To the jury, Mr. Greenfield came across as indignant, even hostile. Worse, says Ms. Nash, he gave them no guidance. “They offered us nothing to go on and we had lots to go on with the plaintiff attorney.”
Quoting from annual reports, Mr. Panish cited GM’s $3.7 billion advertising budget for 1998, $10.8 billion cash on hand and $13.7 billion available credit. He didn’t ask for a specific amount, but made it seem to jurors that GM could absorb a multibillion-dollar hit – and that it would take a number in that range to get the company’s attention. “What would it cost if General Motors was docked on week of pay?” asked Mr. Panish, citing three years’ average annual sales of $162 billion. “It certainly doesn’t seem like a lot to them.”

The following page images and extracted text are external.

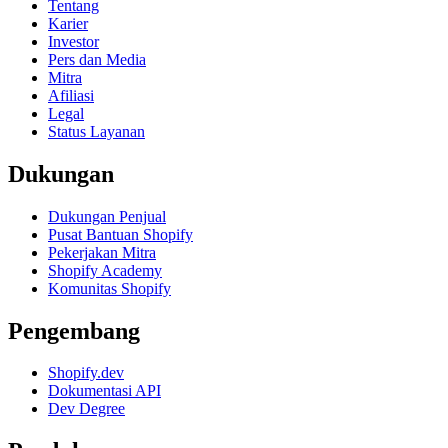
Tentang
Karier
Investor
Pers dan Media
Mitra
Afiliasi
Legal
Status Layanan
Dukungan
Dukungan Penjual
Pusat Bantuan Shopify
Pekerjakan Mitra
Shopify Academy
Komunitas Shopify
Pengembang
Shopify.dev
Dokumentasi API
Dev Degree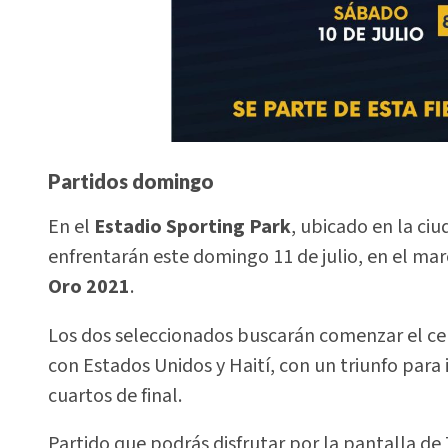
Partidos domingo
En el
Estadio Sporting Park
, ubicado en la ciu
enfrentarán este domingo 11 de julio, en el mar
Oro 2021
.
Los dos seleccionados buscarán comenzar el c
con Estados Unidos y Haití, con un triunfo para 
cuartos de final.
Partido que podrás disfrutar por la pantalla d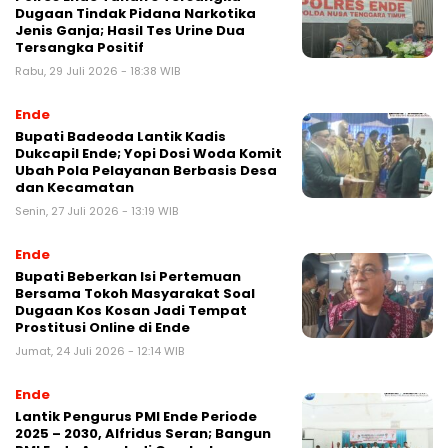
Dugaan Tindak Pidana Narkotika
Jenis Ganja; Hasil Tes Urine Dua
Tersangka Positif
Rabu, 29 Juli 2026 - 18:38 WIB
Ende
Bupati Badeoda Lantik Kadis
Dukcapil Ende; Yopi Dosi Woda Komit
Ubah Pola Pelayanan Berbasis Desa
dan Kecamatan
Senin, 27 Juli 2026 - 13:19 WIB
Ende
Bupati Beberkan Isi Pertemuan
Bersama Tokoh Masyarakat Soal
Dugaan Kos Kosan Jadi Tempat
Prostitusi Online di Ende
Jumat, 24 Juli 2026 - 12:14 WIB
Ende
Lantik Pengurus PMI Ende Periode
2025 – 2030, Alfridus Seran; Bangun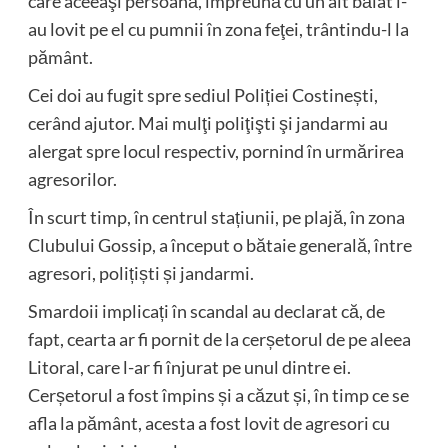
care aceeaşi persoană, împreună cu un alt băiat l-
au lovit pe el cu pumnii în zona feţei, trântindu-l la
pământ.
Cei doi au fugit spre sediul Poliției Costinești,
cerând ajutor. Mai mulţi poliţişti şi jandarmi au
alergat spre locul respectiv, pornind în urmărirea
agresorilor.
În scurt timp, în centrul stațiunii, pe plajă, în zona
Clubului Gossip, a început o bătaie generală, între
agresori, polițiști și jandarmi.
Smardoii implicați în scandal au declarat că, de
fapt, cearta ar fi pornit de la cerșetorul de pe aleea
Litoral, care l-ar fi înjurat pe unul dintre ei.
Cerșetorul a fost împins și a căzut și, în timp ce se
afla la pământ, acesta a fost lovit de agresori cu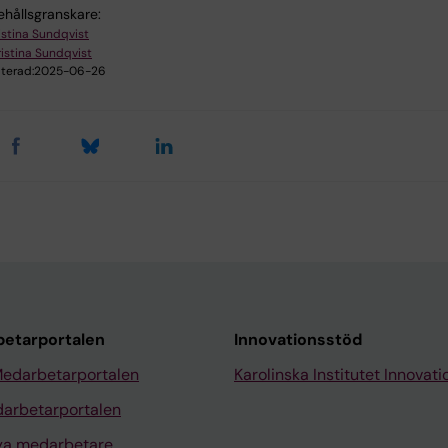
ehållsgranskare:
istina Sundqvist
istina Sundqvist
terad:
2025-06-26
etarportalen
Innovationsstöd
Medarbetarportalen
Karolinska Institutet Innovati
arbetarportalen
nya medarbetare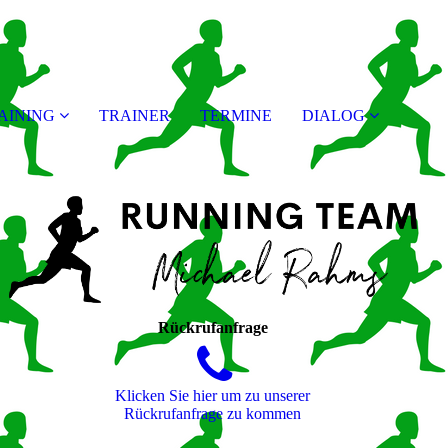
AINING
TRAINER
TERMINE
DIALOG
Rückrufanfrage
Klicken Sie hier um zu unserer
Rückrufanfrage zu kommen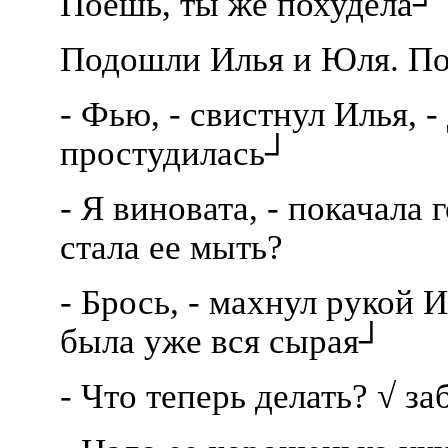
Поешь, ты же похудела┘
Подошли Илья и Юля. По
- Фью, - свистнул Илья, -
простудилась┘
- Я виновата, - покачала 
стала ее мыть?
- Брось, - махнул рукой 
была уже вся сырая┘
- Что теперь делать? √ з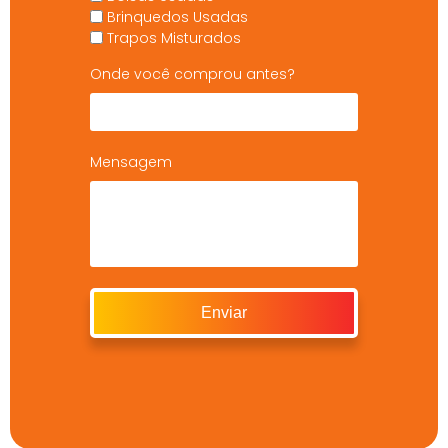
Brinquedos Usadas
Trapos Misturados
Onde você comprou antes?
Mensagem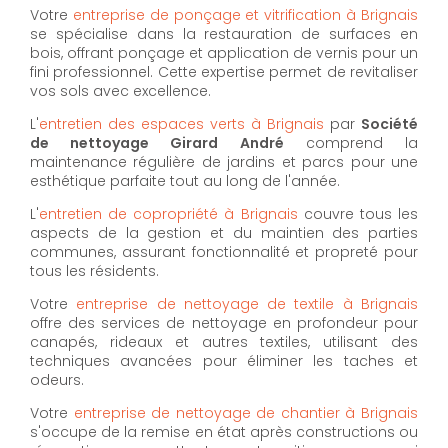
Votre
entreprise de ponçage et vitrification à Brignais
se spécialise dans la restauration de surfaces en
bois, offrant ponçage et application de vernis pour un
fini professionnel. Cette expertise permet de revitaliser
vos sols avec excellence.
L'
entretien des espaces verts à Brignais
par
Société
de nettoyage Girard André
comprend la
maintenance régulière de jardins et parcs pour une
esthétique parfaite tout au long de l'année.
L'
entretien de copropriété à Brignais
couvre tous les
aspects de la gestion et du maintien des parties
communes, assurant fonctionnalité et propreté pour
tous les résidents.
Votre
entreprise de nettoyage de textile à Brignais
offre des services de nettoyage en profondeur pour
canapés, rideaux et autres textiles, utilisant des
techniques avancées pour éliminer les taches et
odeurs.
Votre
entreprise de nettoyage de chantier à Brignais
s'occupe de la remise en état après constructions ou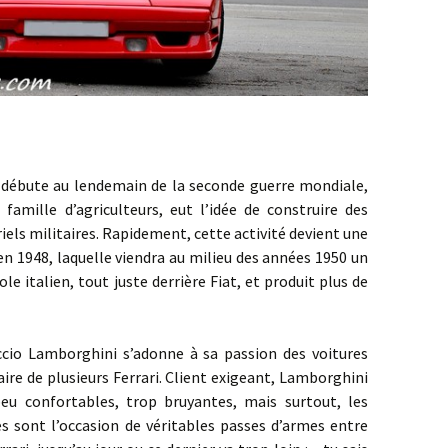
ute au lendemain de la seconde guerre mondiale,
 famille d’agriculteurs, eut l’idée de construire des
iels militaires. Rapidement, cette activité devient une
en 1948, laquelle viendra au milieu des années 1950 un
e italien, tout juste derrière Fiat, et produit plus de
amborghini s’adonne à sa passion des voitures
taire de plusieurs Ferrari. Client exigeant, Lamborghini
 peu confortables, trop bruyantes, mais surtout, les
 sont l’occasion de véritables passes d’armes entre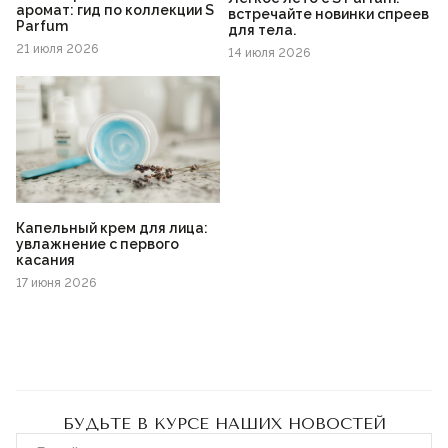
аромат: гид по коллекции S
встречайте новинки спреев
Parfum
для тела.
21 июля 2026
14 июля 2026
Капельный крем для лица:
увлажнение с первого
касания
17 июня 2026
БУДЬТЕ В КУРСЕ НАШИХ НОВОСТЕЙ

The argument made sense to juror Pedro Martinez, a part-time college history student and Federal Express Corp. delivery driver. “We saw the figures, the amount of money that General Motors was spending on advertising and also how much money in sales every year,” says Martinez.
“We thought that General Motors had to be punished somehow. We wanted to send a message and not just to General Motors but every manufacturer When they know something is wrong and they don’t want to fix it.”
– Joseph B. White contributed to this article.